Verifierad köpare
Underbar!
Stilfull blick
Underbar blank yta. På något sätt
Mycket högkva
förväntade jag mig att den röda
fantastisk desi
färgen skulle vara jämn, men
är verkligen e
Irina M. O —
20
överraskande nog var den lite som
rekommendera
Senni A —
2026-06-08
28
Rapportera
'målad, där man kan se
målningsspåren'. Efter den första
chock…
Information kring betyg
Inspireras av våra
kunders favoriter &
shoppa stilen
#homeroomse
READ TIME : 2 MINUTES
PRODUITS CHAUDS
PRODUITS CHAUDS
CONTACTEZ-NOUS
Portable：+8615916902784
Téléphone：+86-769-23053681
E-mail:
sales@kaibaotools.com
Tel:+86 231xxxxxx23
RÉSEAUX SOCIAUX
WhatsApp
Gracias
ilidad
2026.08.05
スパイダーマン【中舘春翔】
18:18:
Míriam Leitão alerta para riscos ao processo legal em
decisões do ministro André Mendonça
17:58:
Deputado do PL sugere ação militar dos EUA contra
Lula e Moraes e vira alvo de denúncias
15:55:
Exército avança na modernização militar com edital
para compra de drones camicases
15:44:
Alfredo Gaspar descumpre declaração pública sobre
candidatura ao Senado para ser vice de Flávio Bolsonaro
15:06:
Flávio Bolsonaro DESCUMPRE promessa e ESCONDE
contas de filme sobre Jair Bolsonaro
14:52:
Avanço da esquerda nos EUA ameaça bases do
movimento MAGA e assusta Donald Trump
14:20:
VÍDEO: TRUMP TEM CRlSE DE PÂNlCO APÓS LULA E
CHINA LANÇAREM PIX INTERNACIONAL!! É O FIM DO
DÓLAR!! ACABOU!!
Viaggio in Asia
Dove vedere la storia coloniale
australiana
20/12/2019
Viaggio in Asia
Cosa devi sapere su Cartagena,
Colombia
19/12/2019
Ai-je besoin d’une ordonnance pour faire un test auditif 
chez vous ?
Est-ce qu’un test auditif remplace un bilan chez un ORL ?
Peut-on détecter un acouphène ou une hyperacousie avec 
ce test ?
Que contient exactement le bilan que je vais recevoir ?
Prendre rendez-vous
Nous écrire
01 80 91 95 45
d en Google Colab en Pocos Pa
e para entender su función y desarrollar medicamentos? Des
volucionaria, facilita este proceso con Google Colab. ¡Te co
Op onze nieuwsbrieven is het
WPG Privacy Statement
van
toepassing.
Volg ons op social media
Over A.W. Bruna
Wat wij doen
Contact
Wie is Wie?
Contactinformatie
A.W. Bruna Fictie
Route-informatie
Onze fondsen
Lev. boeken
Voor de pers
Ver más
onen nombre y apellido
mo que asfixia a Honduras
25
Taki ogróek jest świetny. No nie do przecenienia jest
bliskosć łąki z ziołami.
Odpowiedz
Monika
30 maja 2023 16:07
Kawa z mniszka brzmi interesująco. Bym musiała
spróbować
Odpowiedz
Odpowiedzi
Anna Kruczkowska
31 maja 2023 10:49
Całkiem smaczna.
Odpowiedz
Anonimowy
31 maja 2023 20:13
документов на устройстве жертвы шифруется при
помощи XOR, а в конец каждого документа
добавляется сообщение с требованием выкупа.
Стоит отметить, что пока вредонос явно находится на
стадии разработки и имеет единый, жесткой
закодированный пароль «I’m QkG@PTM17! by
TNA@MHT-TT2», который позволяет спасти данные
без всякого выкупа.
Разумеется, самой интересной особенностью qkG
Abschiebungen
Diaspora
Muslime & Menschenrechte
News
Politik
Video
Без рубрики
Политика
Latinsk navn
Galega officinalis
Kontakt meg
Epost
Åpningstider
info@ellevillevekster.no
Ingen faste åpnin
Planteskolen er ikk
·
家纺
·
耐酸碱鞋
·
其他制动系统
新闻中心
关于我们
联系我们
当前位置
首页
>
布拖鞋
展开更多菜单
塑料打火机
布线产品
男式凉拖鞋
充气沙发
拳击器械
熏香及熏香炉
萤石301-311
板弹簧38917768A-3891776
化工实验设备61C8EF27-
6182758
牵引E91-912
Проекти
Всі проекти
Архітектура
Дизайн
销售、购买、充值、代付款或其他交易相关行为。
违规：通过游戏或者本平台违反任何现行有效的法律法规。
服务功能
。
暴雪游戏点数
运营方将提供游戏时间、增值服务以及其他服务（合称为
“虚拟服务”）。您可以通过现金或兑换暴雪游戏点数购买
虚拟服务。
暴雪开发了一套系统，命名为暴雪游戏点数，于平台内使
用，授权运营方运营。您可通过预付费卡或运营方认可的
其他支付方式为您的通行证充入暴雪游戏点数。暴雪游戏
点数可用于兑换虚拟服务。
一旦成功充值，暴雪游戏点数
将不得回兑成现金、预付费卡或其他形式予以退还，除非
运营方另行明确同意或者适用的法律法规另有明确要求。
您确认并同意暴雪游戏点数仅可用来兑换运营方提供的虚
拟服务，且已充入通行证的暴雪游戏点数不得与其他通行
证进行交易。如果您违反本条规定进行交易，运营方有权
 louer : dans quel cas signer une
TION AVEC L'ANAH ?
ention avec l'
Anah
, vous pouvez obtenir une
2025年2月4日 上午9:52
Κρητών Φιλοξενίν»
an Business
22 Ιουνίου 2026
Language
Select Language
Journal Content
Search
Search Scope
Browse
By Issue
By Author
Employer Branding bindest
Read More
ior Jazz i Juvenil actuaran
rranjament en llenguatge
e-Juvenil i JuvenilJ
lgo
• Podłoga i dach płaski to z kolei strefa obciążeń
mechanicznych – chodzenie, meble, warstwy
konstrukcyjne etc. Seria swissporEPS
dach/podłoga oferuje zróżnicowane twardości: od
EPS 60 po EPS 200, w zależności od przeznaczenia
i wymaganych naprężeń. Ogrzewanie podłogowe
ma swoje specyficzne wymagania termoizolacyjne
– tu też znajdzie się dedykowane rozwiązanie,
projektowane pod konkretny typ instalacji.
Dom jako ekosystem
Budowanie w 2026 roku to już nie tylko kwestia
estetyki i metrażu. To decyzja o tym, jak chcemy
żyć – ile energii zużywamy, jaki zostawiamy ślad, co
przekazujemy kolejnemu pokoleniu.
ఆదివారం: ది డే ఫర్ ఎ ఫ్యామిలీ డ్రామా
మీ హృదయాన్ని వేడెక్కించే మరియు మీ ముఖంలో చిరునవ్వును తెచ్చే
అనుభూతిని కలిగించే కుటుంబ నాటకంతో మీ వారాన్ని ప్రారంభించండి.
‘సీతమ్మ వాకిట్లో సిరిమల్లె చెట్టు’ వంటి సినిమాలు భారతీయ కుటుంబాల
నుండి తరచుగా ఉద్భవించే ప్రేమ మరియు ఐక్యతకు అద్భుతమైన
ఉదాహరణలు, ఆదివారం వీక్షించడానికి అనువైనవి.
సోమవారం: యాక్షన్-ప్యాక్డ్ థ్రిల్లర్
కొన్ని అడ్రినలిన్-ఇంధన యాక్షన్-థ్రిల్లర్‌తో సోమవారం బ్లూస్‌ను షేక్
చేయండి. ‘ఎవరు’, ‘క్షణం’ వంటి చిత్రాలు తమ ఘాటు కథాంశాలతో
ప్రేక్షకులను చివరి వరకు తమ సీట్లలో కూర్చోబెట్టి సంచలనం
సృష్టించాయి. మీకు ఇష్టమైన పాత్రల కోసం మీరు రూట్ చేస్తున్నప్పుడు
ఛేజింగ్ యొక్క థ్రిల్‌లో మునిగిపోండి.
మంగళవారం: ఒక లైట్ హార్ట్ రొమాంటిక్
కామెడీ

================================

Your goal: Here the job is to set down exactly the lines of the material above that fall between the one with "d en Google Colab en Pocos Pa" and the one with "Galega officinalis", inclusive, and nothing beyond them.

Exercise solution:
d en Google Colab en Pocos Pa
e para entender su función y desarrollar medicamentos? Des
volucionaria, facilita este proceso con Google Colab. ¡Te co
Op onze nieuwsbrieven is het
WPG Privacy Statement
van
toepassing.
Volg ons op social media
Over A.W. Bruna
Wat wij doen
Contact
Wie is Wie?
Contactinformatie
A.W. Bruna Fictie
Route-informatie
Onze fondsen
Lev. boeken
Voor de pers
Ver más
onen nombre y apellido
mo que asfixia a Honduras
25
Taki ogróek jest świetny. No nie do przecenienia jest
bliskosć łąki z ziołami.
Odpowiedz
Monika
30 maja 2023 16:07
Kawa z mniszka brzmi interesująco. Bym musiała
spróbować
Odpowiedz
Odpowiedzi
Anna Kruczkowska
31 maja 2023 10:49
Całkiem smaczna.
Odpowiedz
Anonimowy
31 maja 2023 20:13
документов на устройстве жертвы шифруется при
помощи XOR, а в конец каждого документа
добавляется сообщение с требованием выкупа.
Стоит отметить, что пока вредонос явно находится на
стадии разработки и имеет единый, жесткой
закодированный пароль «I’m QkG@PTM17! by
TNA@MHT-TT2», который позволяет спасти данные
без всякого выкупа.
Разумеется, самой интересной особенностью qkG
Abschiebungen
Diaspora
Muslime & Menschenrechte
News
Politik
Video
Без рубрики
Политика
Latinsk navn
Galega officinalis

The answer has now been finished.